Directions for this task
For this task, extract exactly the lines of the data below, from the line containing "Why Tronscan is" through the last one, with pictures left out.

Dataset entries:
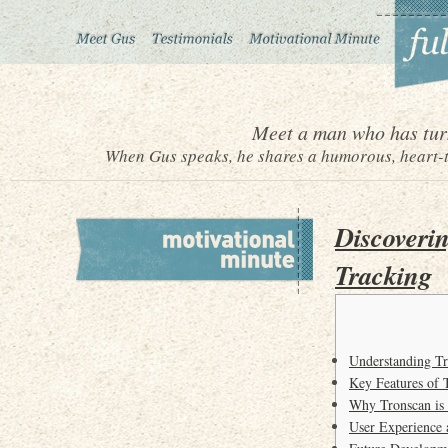
Meet a man who has turn
When Gus speaks, he shares a humorous, heart-to
Discoverin
Tracking
Understanding Tr
Key Features of 
Why Tronscan is
User Experience 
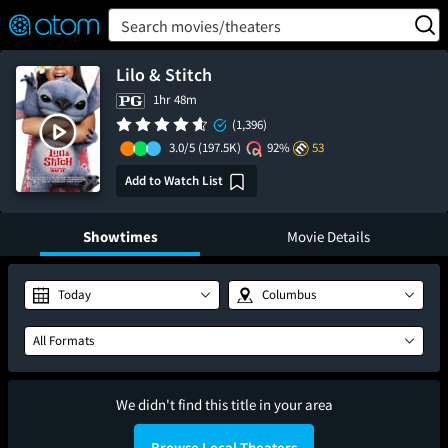
FEATURED
❤️
👍
ON
OFF
Snap
Search movies/theaters
Verified User Reviews
TM
Lilo & Stitch
1hr 48m
(1,396)
3.0/5
(197.5K)
92%
53
Add to Watch List
Showtimes
Movie Details
Today
Columbus
All Formats
We didn't find this title in your area
Browse Local Theaters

Solution for this problem
Why Tronscan is
User Experience 
FEATURED
❤️
👍
ON
OFF
Snap
Search movies/theaters
Verified User Reviews
TM
Lilo & Stitch
1hr 48m
(1,396)
3.0/5
(197.5K)
92%
53
Add to Watch List
Showtimes
Movie Details
Today
Columbus
All Formats
We didn't find this title in your area
Browse Local Theaters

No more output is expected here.